2004-03-31 11:58 a.m.

At 4 AM, my alarm rang. I awoke, knowing that in a mere 1 and a half hours I would be in a cab headed to Detroit Metro Airport. I moved slowly toward the shower, feeling a little sick to my stomach. I used my back-up shampoo, conditioner and bodywash because I packed up the good stuff. Ten minutes later, I peeked into Leah's room to find her awake, but saying "blarg".

Blarg indeed. It doesn't feel so great to get three hours of sleep before a trip that you know will exhaust you. While Leah showered, I putzed endlessly to ensure that I had everything ready. We then sat on the couch making irritated noises, waiting for the cabbie to call. At the buzz of the phone, we kissed the kitties goodbye and went out the door, me loaded up like a fucking pack mule.

When we got our boarding passes we were pissed to discover a honking big C. You see, Southwest has first come first serve seating. A "C" meant that we were in the last line to go in. We spent the next hour bitching about being in the "potted meat" line.

It turns out that we had nothing to worry about. When we got on the plane there were two seats next to each other, they weren't window seats, but still.

Once in our seats, it was time to be asshats. As soon as we were able we began taking pictures with my digital camera and uploading them into the laptop. Here are a few:

Yeah I'm surprised no one killed us, since it was 7:30AM. The fun soon wore off and we both began sleeping uncomfortably.

Our flight was actually early to arrive in Vegas. On the ramp to the airport we found ourselves basking in sunlight. We began to make noises that only tundra-dwelling creatures can in the warm Nevada sun. One of the airport employees actually asked us, "Where are you from, Alaska!?" We might as well be.
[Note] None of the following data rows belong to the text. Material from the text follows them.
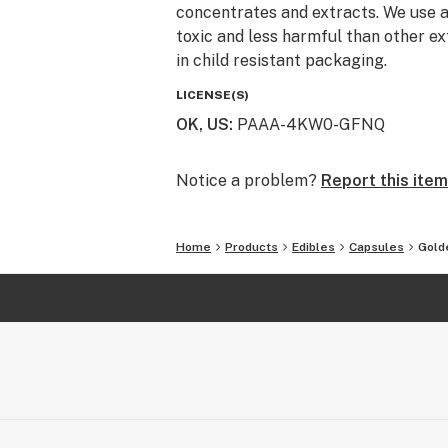
concentrates and extracts. We use a
toxic and less harmful than other ex
in child resistant packaging.
LICENSE(S)
OK, US
:
PAAA-4KW0-GFNQ
Notice a problem?
Report this item
Home
Products
Edibles
Capsules
Gold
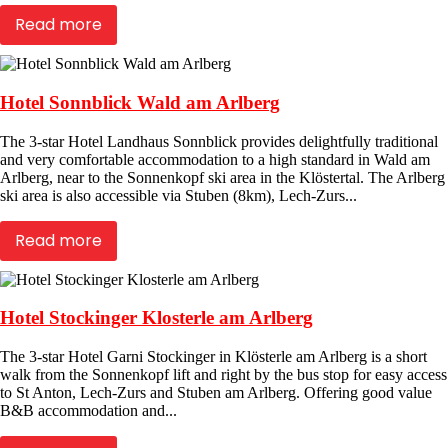
Read more
Hotel Sonnblick Wald am Arlberg
The 3-star Hotel Landhaus Sonnblick provides delightfully traditional
and very comfortable accommodation to a high standard in Wald am
Arlberg, near to the Sonnenkopf ski area in the Klöstertal. The Arlberg
ski area is also accessible via Stuben (8km), Lech-Zurs...
Read more
Hotel Stockinger Klosterle am Arlberg
The 3-star Hotel Garni Stockinger in Klösterle am Arlberg is a short
walk from the Sonnenkopf lift and right by the bus stop for easy access
to St Anton, Lech-Zurs and Stuben am Arlberg. Offering good value
B&B accommodation and...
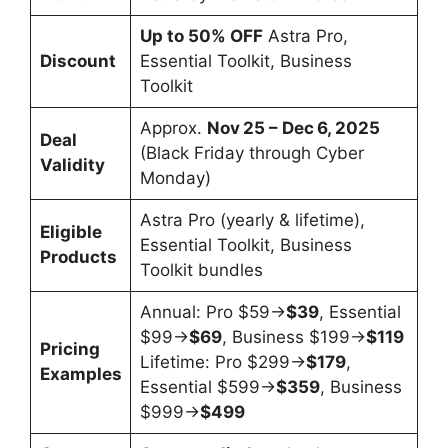
Up to 50% OFF
Astra Pro,
Discount
Essential Toolkit, Business
Toolkit
Approx.
Nov 25 – Dec 6, 2025
Deal
(Black Friday through Cyber
Validity
Monday)
Astra Pro (yearly & lifetime),
Eligible
Essential Toolkit, Business
Products
Toolkit bundles
Annual: Pro $59→
$39
, Essential
$99→
$69
, Business $199→
$119
Pricing
Lifetime: Pro $299→
$179
,
Examples
Essential $599→
$359
, Business
$999→
$499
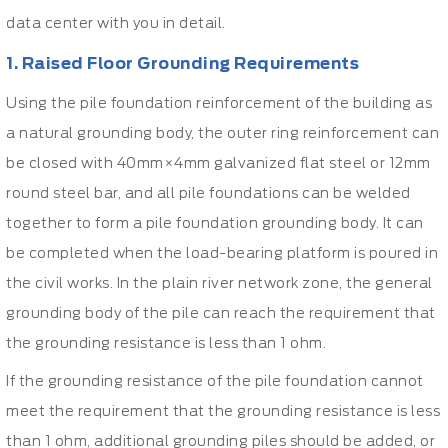
data center with you in detail.
1. Raised Floor Grounding Requirements
Using the pile foundation reinforcement of the building as
a natural grounding body, the outer ring reinforcement can
be closed with 40mm×4mm galvanized flat steel or 12mm
round steel bar, and all pile foundations can be welded
together to form a pile foundation grounding body. It can
be completed when the load-bearing platform is poured in
the civil works. In the plain river network zone, the general
grounding body of the pile can reach the requirement that
the grounding resistance is less than 1 ohm.
If the grounding resistance of the pile foundation cannot
meet the requirement that the grounding resistance is less
than 1 ohm, additional grounding piles should be added, or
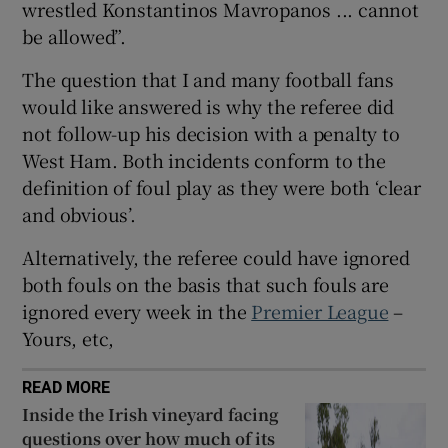
wrestled Konstantinos Mavropanos ... cannot
 window
be allowed”.
Show Sponsored sub sections
The question that I and many football fans
would like answered is why the referee did
not follow-up his decision with a penalty to
West Ham. Both incidents conform to the
definition of foul play as they were both ‘clear
and obvious’.
Alternatively, the referee could have ignored
both fouls on the basis that such fouls are
ignored every week in the
Premier League
–
Yours, etc,
READ MORE
Inside the Irish vineyard facing
questions over how much of its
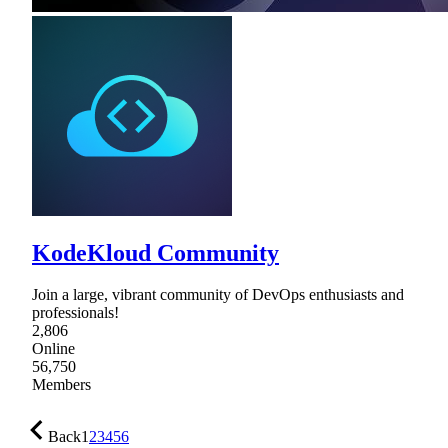
KodeKloud Community
Join a large, vibrant community of DevOps enthusiasts and
professionals!
2,806
Online
56,750
Members
Back
1
2
3
4
5
6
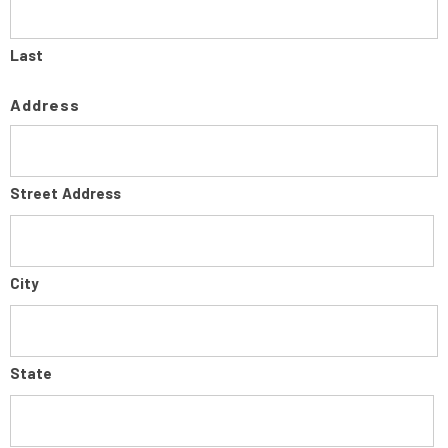
Last
Address
Street Address
City
State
Our flight was so early that it hadn't shown up on the baggage claim monitors yet, so we figured out where the Delta carousel was as that was the designated meeting place. In the distance, I saw Erin. I yelled her name and we screamed and ran toward each other. We embraced and jumped up and down. A proper scene had been created. Robin was next. We hugged and I squashed her tiny body, just as I told her I would. After a few minutes, I looked over at her and she was wiping her eyes. Robin may be sick, but she's got a good heart too.

I greeted the other Broads while we stood around the city we had made of luggage. We then waited for the rest of our party to arrive. It was sometime during this wait that Erin and Robin stood in front of me and told me that they had been waiting all day to meet me. That statement made me feel so much love. God, I love those fucks!

Audra arrived next. I ran up to her and hugged her pregnant ass. Audra was an unexpected find for me. Had I never gone on my last Vegas trip, I would have never known the sick twisted love that we have.

Wendy came last. Heh. I accosted her and promised her that she would indeed be singing "Solitaire" in her low voice whether she liked it or not. She grinned demurely at me. Kati, Susanne and Sheri all got their gushy hugs too. Our caravan of women headed toward the shuttle station. We stowed our luggage and climbed on board. I felt sorry for the non-Broad passengers, as they had to listen to the cackling nightmare that we had become.

The shrieking, pointing, squealing and photographing was not to last long though, as the Westward Ho was on the horizon.

I have to admit that I didn't make the connection right away. Somehow I thought that the seedy looking MOTOR LODGE next to the casino had to be another hotel. The Westward Ho was HERE, not THERE. We stood outside in the sun and I finally had to go in the bathroom and change. I did not have enough foresight to change out of my leather shoes and red chenille socks. Give me a break, I'm from Michigan. With the tiara perched on my head and a little make-up on my face (as you will see in some of the photos, the make up did me no good), I scampered out to the rest of the Broads.